After the mozzerella fiasco a few days ago, I thought I'd try a different cheese. I figured if I could make ricotta I should be able to make cottage cheese. I set it out last night so this morning it should be ready to proceed with the recipe. I'm sure hoping it is.

Any cottage cheese tips?

prairiegirl


----------



## jerzeygurl (Jan 21, 2005)

what recipe are you using?

make sure its set good before starting( clean break) and watch your temp close, let it heat slowly,


----------



## MullersLaneFarm (Jul 23, 2004)

Bring it up to temp v-e-r-y s-l-o-w-l-y other wise instead of cheese curds, you'll have rubber balls ......


----------



## prairiegirl (Nov 2, 2004)

I am using a recipe by Mary Jane Toth.
It's for no-rennet cottage cheese. The ingredients are for 1 gallon milk and 1 cup cultured buttermilk.
The recipe calls for heating to temp slowly. I do appreciate you both echoing those same instructions. I will do that - if I get to that point. Right now, it's just thick. Not the "clean break" point.

I'm still hopeful..........

prairiegirl


----------



## jerzeygurl (Jan 21, 2005)

do not move the pan while incubating, or you may end up with buttermilk(separation)

be gentle stirring as well

i use the recipe from anne proulx book it is also a no rennet recipe, i prefer it of all that i tried


----------



## prairiegirl (Nov 2, 2004)

The cottage cheese was a success! It was a long process for me, but the final product is good enough to eat.LOL We enjoyed it for supper last night.

It took about 24 hours to get a clean break. It seemed to come up to temp a bit quicker than an hour. After setting it to drain, I went to bed and just kept setting the timer to check on it. When done draining, I added the salt and popped it in the frig. I didn't want to look at it again until last night when I added the cream and we got our first taste of homemade cottage cheese. Yummy!

A couple of questions
Does clabber mean that it's thick and clean break is when comes around your finger? Hope I explained that right.

My no-rennet recipe didn't call for rinsing in clean cold water after draining the whey. But, the other recipe using rennet did. I did rinse mine as it made sense to me - at least it did at that time of night.

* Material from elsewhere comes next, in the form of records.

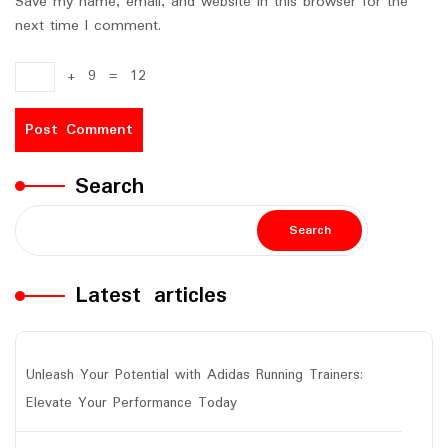
Save my name, email, and website in this browser for the
next time I comment.
+
9
=
12
Search
Search
Latest articles
Unleash Your Potential with Adidas Running Trainers:
Elevate Your Performance Today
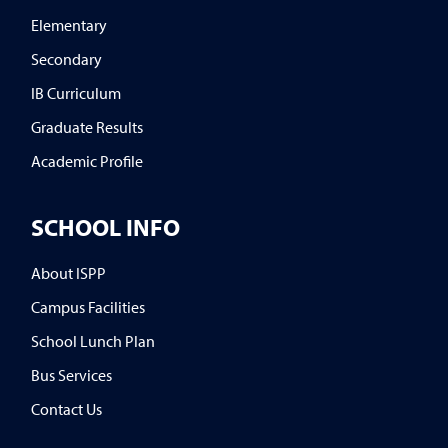
Elementary
Secondary
IB Curriculum
Graduate Results
Academic Profile
SCHOOL INFO
About ISPP
Campus Facilities
School Lunch Plan
Bus Services
Contact Us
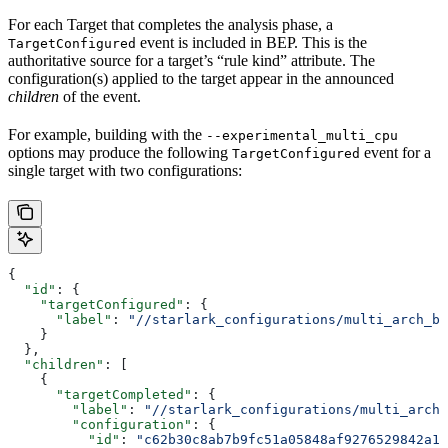
For each Target that completes the analysis phase, a
event is included in BEP. This is the
TargetConfigured
authoritative source for a target’s “rule kind” attribute. The
configuration(s) applied to the target appear in the announced
children
of the event.
For example, building with the
--experimental_multi_cpu
options may produce the following
event for a
TargetConfigured
single target with two configurations:
{
  "id"
: {
    "targetConfigured"
: {
      "label"
: 
"//starlark_configurations/multi_arch_bi
    }
  },
  "children"
: [
    {
      "targetCompleted"
: {
        "label"
: 
"//starlark_configurations/multi_arch_
        "configuration"
: {
          "id"
: 
"c62b30c8ab7b9fc51a05848af9276529842a11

Should I rinse cottage cheese or not?

Thanks for all the help.

prairiegirl


----------



## jerzeygurl (Jan 21, 2005)

i rinse, it makes it less sour tasting

then i add milk right before eating, it will keep better dry

i think clabbering is the process, clean break is the end result when you can slice it. somethings can clabber with out ever reaching clean break.


----------



## prairiegirl (Nov 2, 2004)

jerzeygurl, thanks for clarify "clabber" and "clean break" for me.

Today, the cottage cheese is a bit drier than last night. DH added a bit of milk. It was fine for me. I love cottage cheese with fresh picked tomatoes. I can make a meal out of it.

prairiegirl


----------



## Alice In TX/MO (May 10, 2002)

Is the no-rennet cottage cheese done with lemon juice or vinegar?


----------



## jerzeygurl (Jan 21, 2005)

no cultured overnight with culture in prarie's case buttermilk i believe


----------



## prairiegirl (Nov 2, 2004)

No lemon juice or vinegar.
Just milk and buttermilk.

prairiegirl


----------